══ RECORDS TO PROCESS

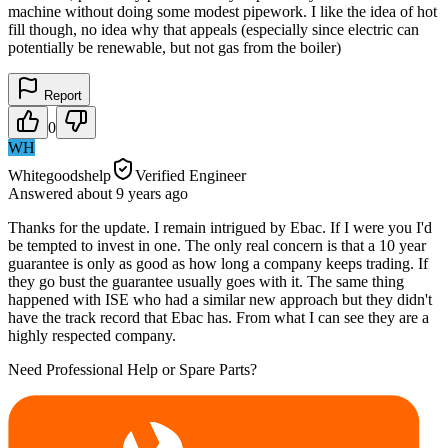
machine without doing some modest pipework. I like the idea of hot
fill though, no idea why that appeals (especially since electric can
potentially be renewable, but not gas from the boiler)
Report
0
WH
Whitegoodshelp
Verified Engineer
Answered
about 9 years
ago
Thanks for the update. I remain intrigued by Ebac. If I were you I'd
be tempted to invest in one. The only real concern is that a 10 year
guarantee is only as good as how long a company keeps trading. If
they go bust the guarantee usually goes with it. The same thing
happened with ISE who had a similar new approach but they didn't
have the track record that Ebac has. From what I can see they are a
highly respected company.
Need Professional Help or Spare Parts?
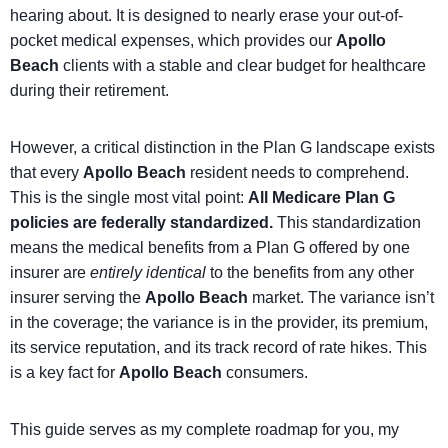
hearing about. It is designed to nearly erase your out-of-
pocket medical expenses, which provides our
Apollo
Beach
clients with a stable and clear budget for healthcare
during their retirement.
However, a critical distinction in the Plan G landscape exists
that every
Apollo Beach
resident needs to comprehend.
This is the single most vital point:
All Medicare Plan G
policies are federally standardized.
This standardization
means the medical benefits from a Plan G offered by one
insurer are
entirely identical
to the benefits from any other
insurer serving the
Apollo Beach
market. The variance isn’t
in the coverage; the variance is in the provider, its premium,
its service reputation, and its track record of rate hikes. This
is a key fact for
Apollo Beach
consumers.
This guide serves as my complete roadmap for you, my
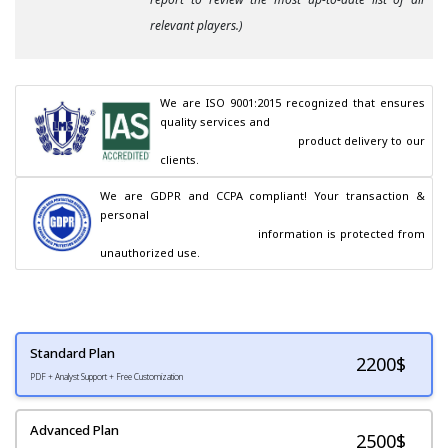
relevant players.)
We are ISO 9001:2015 recognized that ensures 
quality services and

                                        product delivery to our 
clients.
We are GDPR and CCPA compliant! Your transaction & 
personal

                                        information is protected from 
unauthorized use.
Standard Plan
2200
$
PDF + Analyst Support + Free Customization
Advanced Plan
2500$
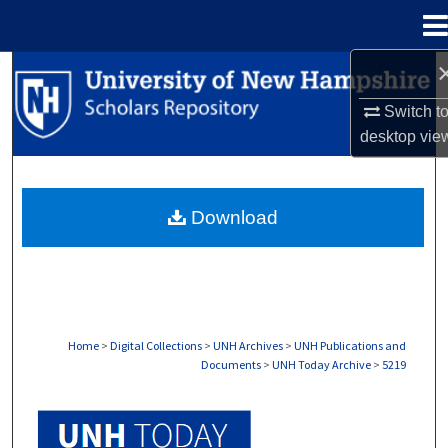
Menu
Home
Search
Switch t
Browse Collections
desktop
vie
My Account
Download
About
Digital Commons Network™
Home
>
Digital Collections
>
UNH Archives
>
UNH Publications and
Documents
>
UNH Today Archive
>
5219
UNH TODAY ARCHIVE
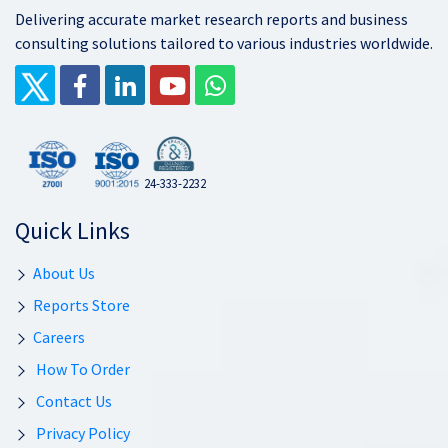
Delivering accurate market research reports and business
consulting solutions tailored to various industries worldwide.
24-333-2232
Quick Links
About Us
Reports Store
Careers
How To Order
Contact Us
Privacy Policy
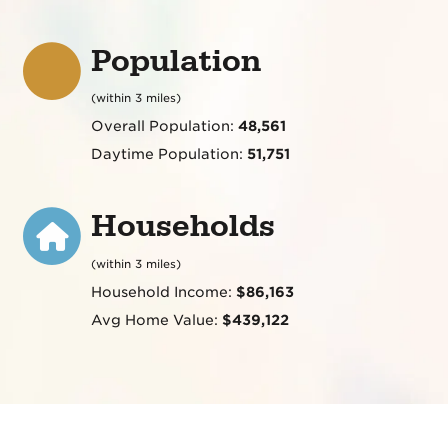
Population
(within 3 miles)
Overall Population:
48,561
Daytime Population:
51,751
Households
(within 3 miles)
Household Income:
$86,163
Avg Home Value:
$439,122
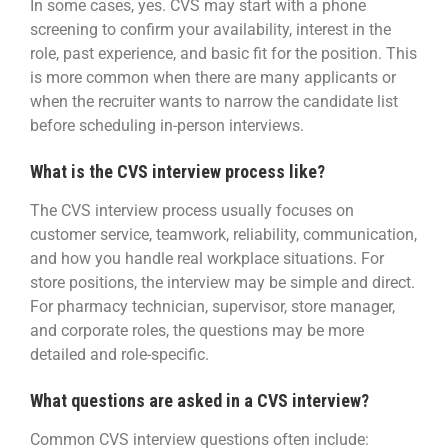
In some cases, yes. CVS may start with a phone
screening to confirm your availability, interest in the
role, past experience, and basic fit for the position. This
is more common when there are many applicants or
when the recruiter wants to narrow the candidate list
before scheduling in-person interviews.
What is the CVS interview process like?
The CVS interview process usually focuses on
customer service, teamwork, reliability, communication,
and how you handle real workplace situations. For
store positions, the interview may be simple and direct.
For pharmacy technician, supervisor, store manager,
and corporate roles, the questions may be more
detailed and role-specific.
What questions are asked in a CVS interview?
Common CVS interview questions often include:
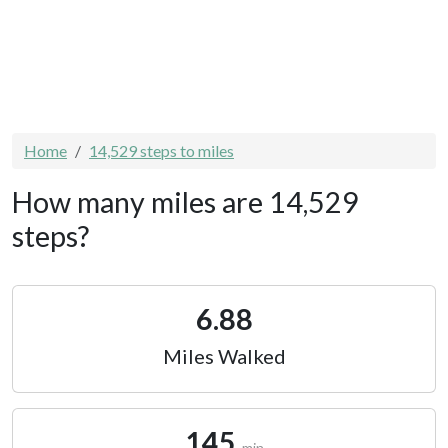
Home
14,529 steps to miles
How many miles are 14,529
steps?
6.88
Miles Walked
145
min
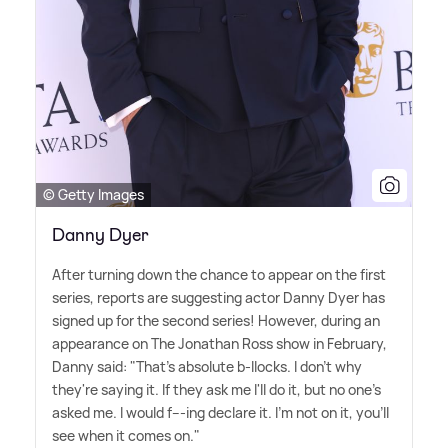
© Getty Images
Danny Dyer
After turning down the chance to appear on the first
series, reports are suggesting actor Danny Dyer has
signed up for the second series! However, during an
appearance on The Jonathan Ross show in February,
Danny said: "That's absolute b-llocks. I don't why
they're saying it. If they ask me I'll do it, but no one's
asked me. I would f---ing declare it. I'm not on it, you'll
see when it comes on."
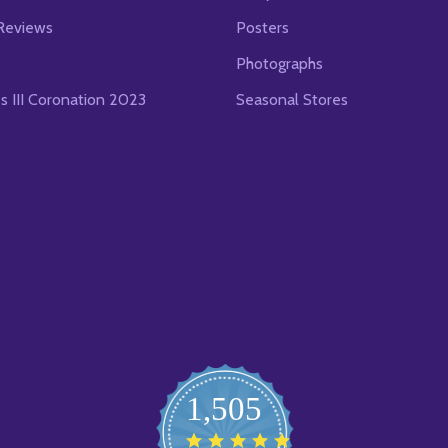
Reviews
Posters
Photographs
es III Coronation 2023
Seasonal Stores
1,505
4.8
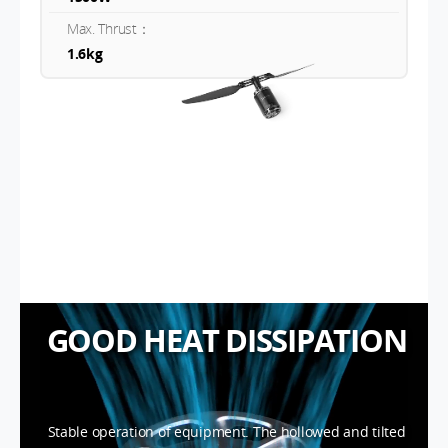
Max. Thrust：
1.6kg
GOOD HEAT DISSIPATION
Stable operation of equipment. The hollowed and tilted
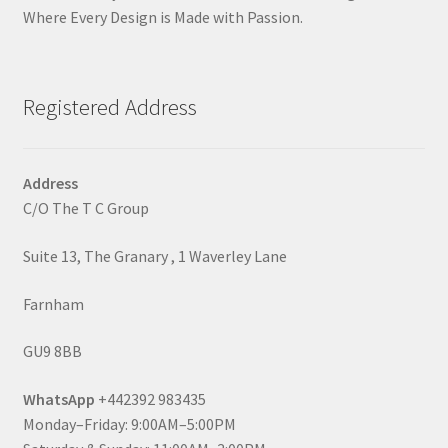
Where Every Design is Made with Passion.
Registered Address
Address
C/O The T C Group
Suite 13, The Granary , 1 Waverley Lane
Farnham
GU9 8BB
WhatsApp
+442392 983435
Monday–Friday: 9:00AM–5:00PM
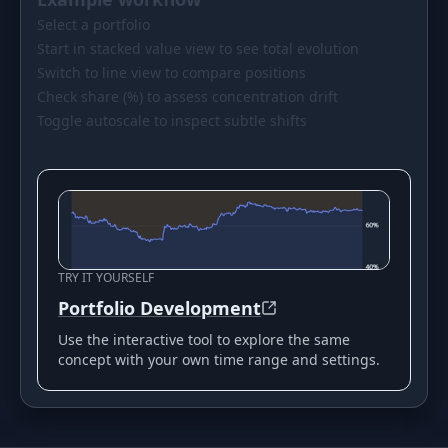
Select a portfolio
Start in stacked value view to see total evolution
Switch to line view to compare positions
Check share (%) to assess concentration drift
Toggle autoscale to inspect subtle shifts
TRY IT YOURSELF
Portfolio Development
Use the interactive tool to explore the same
concept with your own time range and settings.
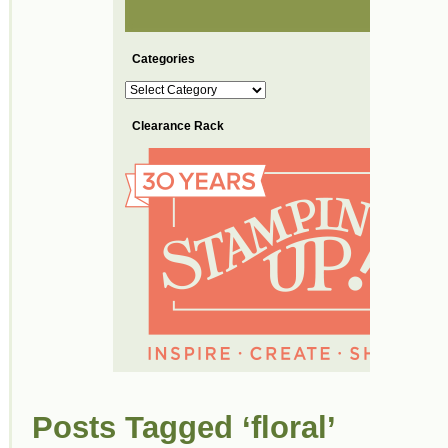
Categories
Categories
Clearance Rack
Posts Tagged ‘floral’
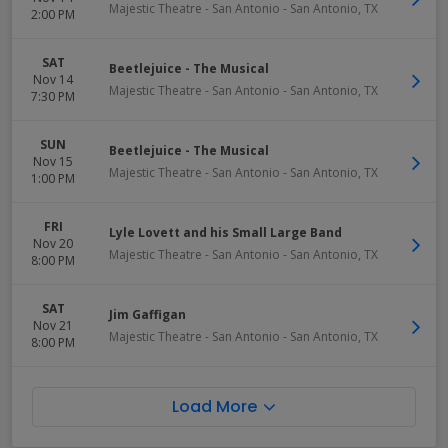
Majestic Theatre - San Antonio
-
San Antonio
,
TX
2:00 PM
SAT
Beetlejuice - The Musical
Nov 14
Majestic Theatre - San Antonio
-
San Antonio
,
TX
7:30 PM
SUN
Beetlejuice - The Musical
Nov 15
Majestic Theatre - San Antonio
-
San Antonio
,
TX
1:00 PM
FRI
Lyle Lovett and his Small Large Band
Nov 20
Majestic Theatre - San Antonio
-
San Antonio
,
TX
8:00 PM
SAT
Jim Gaffigan
Nov 21
Majestic Theatre - San Antonio
-
San Antonio
,
TX
8:00 PM
Load More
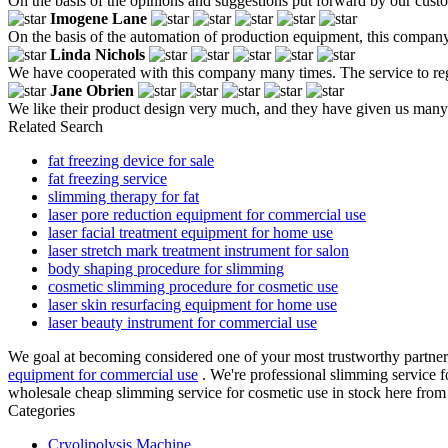
On the basis of the opinions and suggestions put forward by our custo
Imogene Lane
On the basis of the automation of production equipment, this company 
Linda Nichols
We have cooperated with this company many times. The service to reg
Jane Obrien
We like their product design very much, and they have given us many 
Related Search
fat freezing device for sale
fat freezing service
slimming therapy for fat
laser pore reduction equipment for commercial use
laser facial treatment equipment for home use
laser stretch mark treatment instrument for salon
body shaping procedure for slimming
cosmetic slimming procedure for cosmetic use
laser skin resurfacing equipment for home use
laser beauty instrument for commercial use
We goal at becoming considered one of your most trustworthy partner
equipment for commercial use
. We're professional slimming service 
wholesale cheap slimming service for cosmetic use in stock here from 
Categories
Cryolipolysis Machine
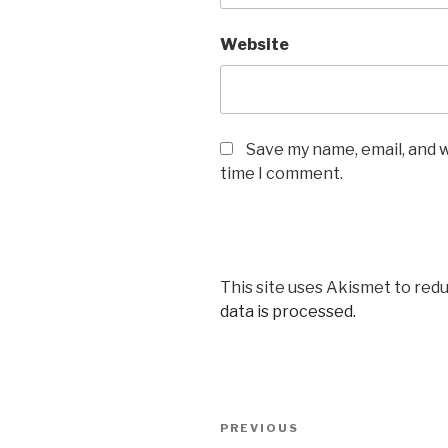
Website
Save my name, email, and w
time I comment.
This site uses Akismet to red
data is processed.
Post
Previous
PREVIOUS
navigation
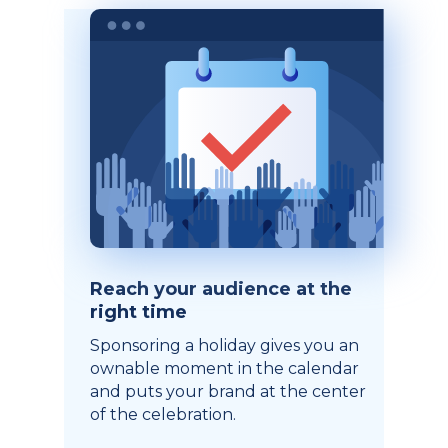
Reach your audience at the
right time
Sponsoring a holiday gives you an
ownable moment in the calendar
and puts your brand at the center
of the celebration.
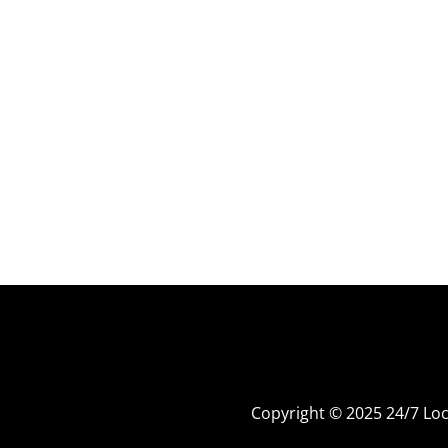
Copyright © 2025 24/7 L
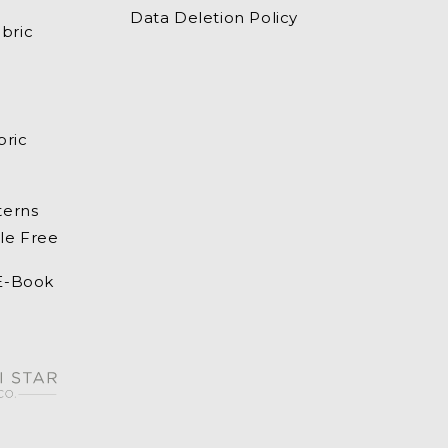
Data Deletion Policy
bric
bric
terns
le Free
 E-Book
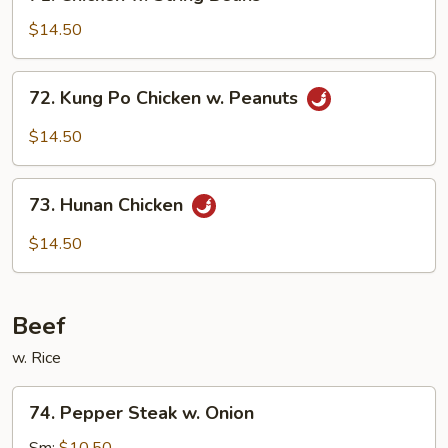
Chicken
w.
$14.50
String
Beans
72.
72. Kung Po Chicken w. Peanuts
Kung
Po
$14.50
Chicken
w.
73.
Peanuts
73. Hunan Chicken
Hunan
Chicken
$14.50
Beef
w. Rice
74.
74. Pepper Steak w. Onion
Pepper
Steak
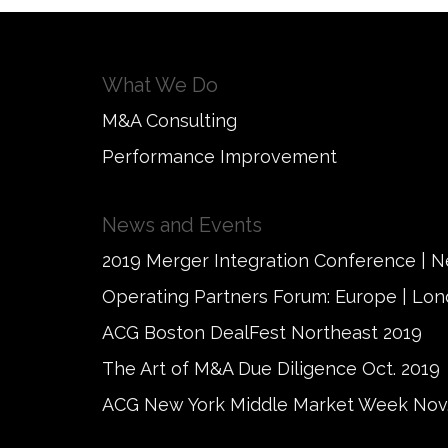
What We Do
M&A Consulting
Performance Improvement
News and Events
2019 Merger Integration Conference | 
Operating Partners Forum: Europe | Lo
ACG Boston DealFest Northeast 2019
The Art of M&A Due Diligence Oct. 2019
ACG New York Middle Market Week Nov.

════

▶ EXERCISE PROMPT: Say again, exactly, only those lines of the records that run from the start through the line with "Thanks for the". Pictures are to be skipped.

▶ WRITTEN REPLY:
machine without doing some modest pipework. I like the idea of hot
fill though, no idea why that appeals (especially since electric can
potentially be renewable, but not gas from the boiler)
Report
0
WH
Whitegoodshelp
Verified Engineer
Answered
about 9 years
ago
Thanks for the update. I remain intrigued by Ebac. If I were you I'd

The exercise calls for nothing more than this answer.